American actor (born 1971)

Eric Martsolf (born July 27, 1971) is an American television actor. Since November 2008, he has played the role of Brady Black on the NBC soap opera Days of Our Lives for which he won a Daytime Emmy in 2014. He also played the role of Ethan Winthrop in the NBC soap opera Passions from 2002 to 2008.

==Background==
Martsolf sang on a Hawaiian cruise ship and has modeled for over 50 designers, companies, and businesses. He was a radio broadcaster for WDCV 88.3 FM and was a singer/dancer at Hersheypark in Hershey, Pennsylvania for four years and also worked and performed at Dollywood in Pigeon Forge, Tennessee. He has a degree in Political Science from Dickinson College. He has been an Assistant Director and a Guest Artist for Children's Theatre Experience.

==Career==

Martsolf portrayed Ethan Winthrop on NBC's daytime soap opera Passions from July 2002 (succeeding original portrayer Travis Schuldt) until the series' cancellation in August 2008. Martsolf had auditioned for the role of Ethan before the show began. Before he was cast as Ethan, he was previously on the show for one episode as a cop. He was voted favorite actor on Passions for more than 80 weeks in a row in Soap Opera Digest.

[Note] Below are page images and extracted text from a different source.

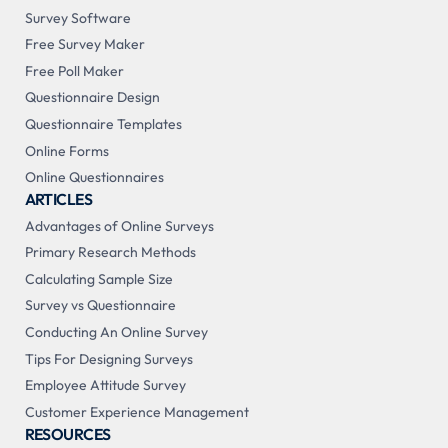
Survey Software
Free Survey Maker
Free Poll Maker
Questionnaire Design
Questionnaire Templates
Online Forms
Online Questionnaires
ARTICLES
Advantages of Online Surveys
Primary Research Methods
Calculating Sample Size
Survey vs Questionnaire
Conducting An Online Survey
Tips For Designing Surveys
Employee Attitude Survey
Customer Experience Management
RESOURCES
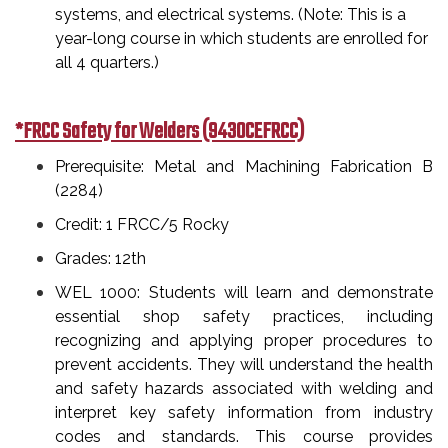
systems, and electrical systems. (Note: This is a
year-long course in which students are enrolled for
all 4 quarters.)
*FRCC Safety for Welders (9430CEFRCC)
Prerequisite: Metal and Machining Fabrication B
(2284)
Credit: 1 FRCC/5 Rocky
Grades: 12th
WEL 1000: Students will learn and demonstrate
essential shop safety practices, including
recognizing and applying proper procedures to
prevent accidents. They will understand the health
and safety hazards associated with welding and
interpret key safety information from industry
codes and standards. This course provides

Martsolf made his first appearance in the role of Brady Black on Days of Our Lives on November 13, 2008. The character had previously been portrayed by Kyle Lowder until 2005. In 2014, he won a Daytime Emmy Award for Outstanding Supporting Actor in a Drama Series for his portrayal of Brady Black. He was nominated again for the same award in 2019.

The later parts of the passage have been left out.